From this Blue Box, I have added some old ‘new’ units for skirmishes including a unit of Peter Laing 15mm English Civil War Pikemen to complete a ‘White Company’ with a flag, an officer and the pike half of the unit for the first time.
I started painting this unit in the mid 1980s. They are now finally based and equipped with pikes.
Finally based about 35 years after being painted …
The Blue Box was one source of unfinished figures. Another source of figures was a box where I stored random figures from job lots bought over the years, whilst searching for Peter Laing figures.
Some of these job lots were figures that were sold as painted scrap which I have turned into units from some ImagiNations ‘Forgotten Minor States‘ in Europe of the 18th and 19th century.
Many of these Forgotten Minor States (FMS) ‘existed’ as small Principalities and Dukedoms along the Alpen fringes such as Pompomerania, Higher Plumea, Reissenshein, Verdigris, Weissenstein, Gelbania, Hesseansachs, Thyer Brigadia and then some were larger countries such as Bleudelys, Uwessae, Great Butlinnia and Hibernia.
One of my favourite small FMS units, some of the Volunteer Militia of Thyer Brigadia
Stray figures can be allotted to these units as they appear, allotted by colour and head gear. You can see these scratch 15mm national units here:
Amongst the remaining 15mm Napoleonic scrap figures were a handful of painted and unpainted scrap American Civil War type figures from various makers in mixed uniforms. I based and painted these in grey as Confederates, generic rebels or Revolutionaryforces. They have improvised themselves a dramatic Revolutionary flag.
Broken figures made a scratch rebel gun crew, using a cannon from the Napoleonic Risk board game.
Another ‘unaligned nation’ that can provide a threat or an enemy for any of these FMS Forgotten Minor States forces are a small number of 15mm painted colourful pirates of mixed makers found amongst job lots of 15mm figures.
Some guerrilla or sailor looking types in white shirts with muskets or rifles are generically useful.
Hopefully who ever painted these pirates, game worn as they now are, would be pleased to know that they are based and back in use.
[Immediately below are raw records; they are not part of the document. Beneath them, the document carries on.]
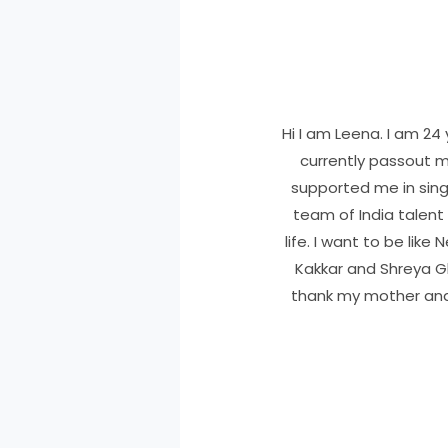
Hi I am Leena. I am 24 
currently passout m
supported me in sing
team of India talent 
life. I want to be lik
Kakkar and Shreya Gho
thank my mother and 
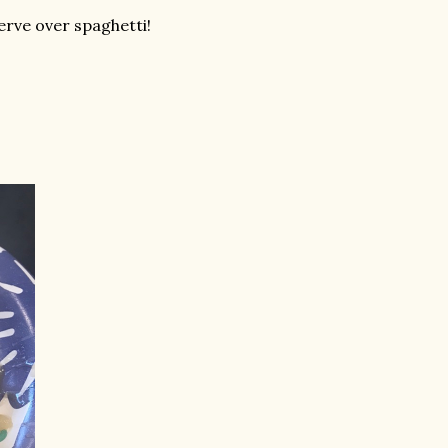
erve over spaghetti!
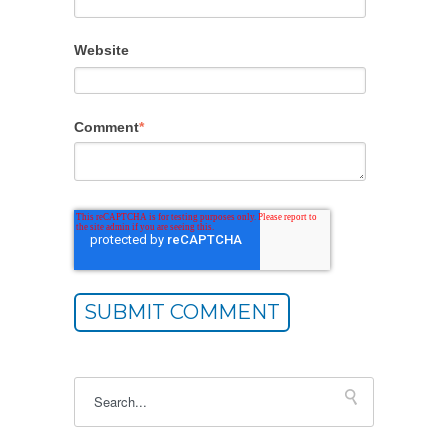
Website
Comment
*
This is a search field with an autosuggest feature atta
There are no suggestions because the sea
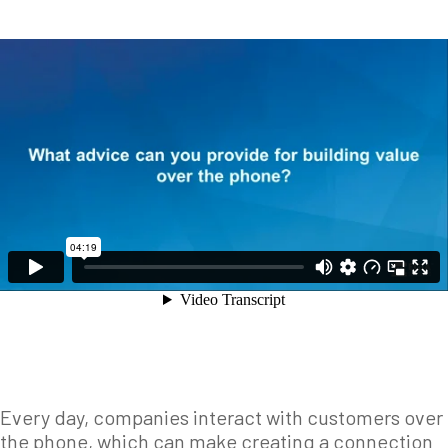
Every day, companies interact with customers over
the phone, which can make creating a connection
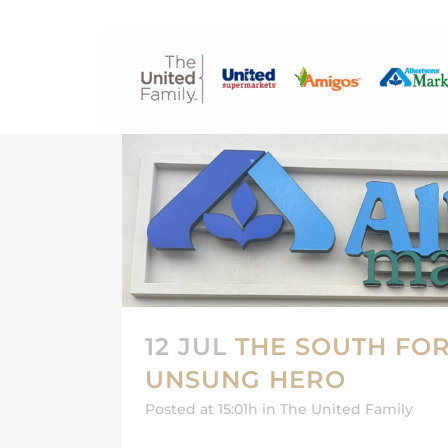
12 JUL
THE SOUTH FOR
UNSUNG HERO
Posted at 15:01h
in
The United Family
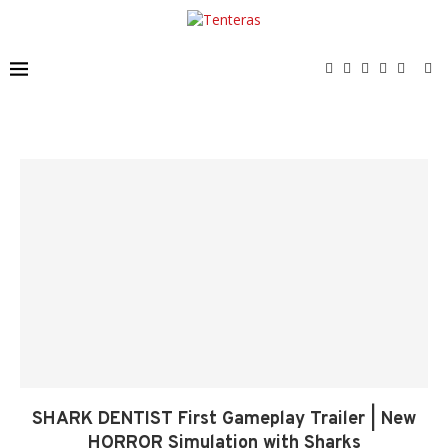
SHARK DENTIST First Gameplay Trailer | New
HORROR Simulation with Sharks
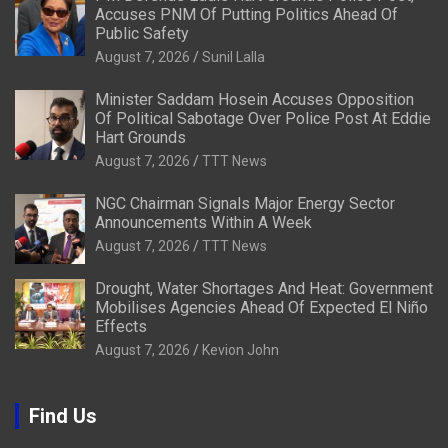
Accuses PNM Of Putting Politics Ahead Of
Public Safety
August 7, 2026
Sunil Lalla
Minister Saddam Hosein Accuses Opposition
Of Political Sabotage Over Police Post At Eddie
Hart Grounds
August 7, 2026
TTT News
NGC Chairman Signals Major Energy Sector
Announcements Within A Week
August 7, 2026
TTT News
Drought, Water Shortages And Heat: Government
Mobilises Agencies Ahead Of Expected El Niño
Effects
August 7, 2026
Kevion John
Find Us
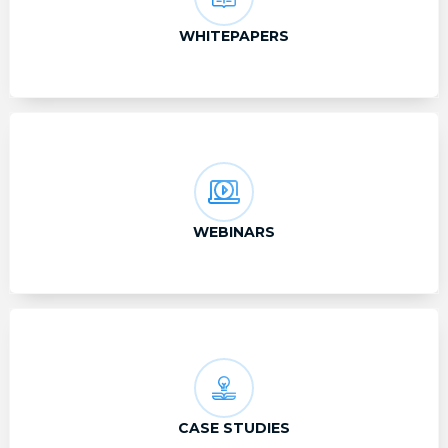
WHITEPAPERS
WEBINARS
CASE STUDIES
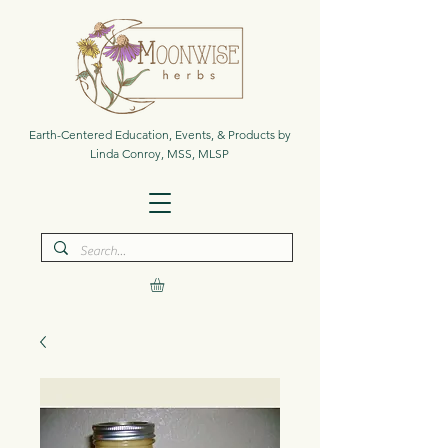
Earth-Centered Education, Events, & Products by
Linda Conroy, MSS, MLSP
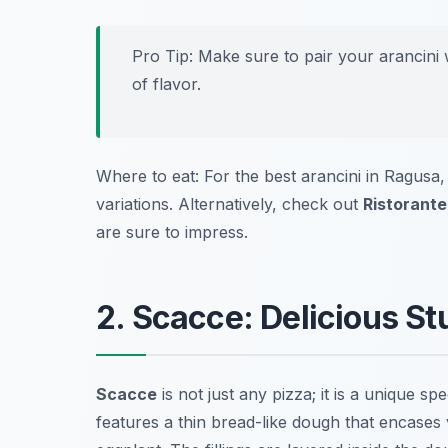
Pro Tip: Make sure to pair your arancini 
of flavor.
Where to eat: For the best arancini in Ragusa, 
variations. Alternatively, check out
Ristorante
are sure to impress.
2. Scacce: Delicious S
Scacce
is not just any pizza; it is a unique sp
features a thin bread-like dough that encases 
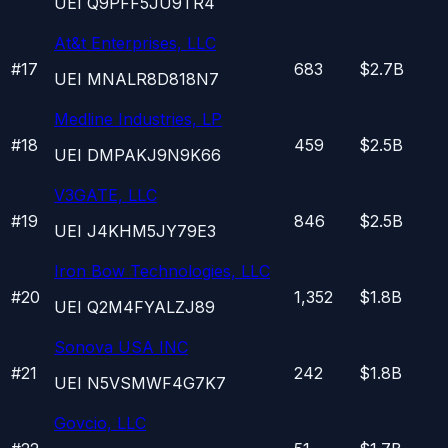
UEI
Q9PFF5JU9TR4
At&t Enterprises, LLC
#
17
683
$2.7B
UEI
MNALR8D818N7
Medline Industries, LP
#
18
459
$2.5B
UEI
DMPAKJ9N9K66
V3GATE, LLC
#
19
846
$2.5B
UEI
J4KHM5JY79E3
Iron Bow Technologies, LLC
#
20
1,352
$1.8B
UEI
Q2M4FYALZJ89
Sonova USA INC
#
21
242
$1.8B
UEI
N5VSMWF4G7K7
Govcio, LLC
Amongst the pirates were lots of unpainted Tricorne figures with short muskets or carbines that could make a scratch unit of Redcoats or Preventive or Excise Men, the Riding Men or Dragoons. Not sure who made these 15mm figures.
These could double up for Close Wars type French Indian Wars skirmishes against natives in the forests of America.
No messing around with painting turnbacks, cuff or tricorne lace at 15mm scale. These are practical Redcoats roughing it in the forest wilds or along the cliffs and coast searching for Natives or Wreckers.
These have just come off the painting table, leaving some Jacklex ACW 20mm command figures from Christmas waiting their turn at the moment.
This portable Port, pirates and Redcoats was partly inspired by finding a Murray King postcard of Cornish Wreckers bought on a seaside trip a year or two ago. Redcoats! Smugglers! Wreckers!
Pirates and Preventive Men of the Customs and Excise need a port and this gave me a chance to use some wooden block scraps and wooden buildings from Christmas adapted into warehouses.
Ports need protection and sailors need proper lighthouses to avoid the false lights of the wreckers, so a craft shop lighthouse was added in wartime grey.
Coastal protection requires a Martello Tower for which the scraps and recycling box provided the materials. See how I made this in more detail at
Keeping watch towards the disputed border, the Jagers of this watchtower scan the forest edges. These are the Jagers or border patrol for the Duchy of Reissenshein, that Forgotten Minor State of forest and mountains.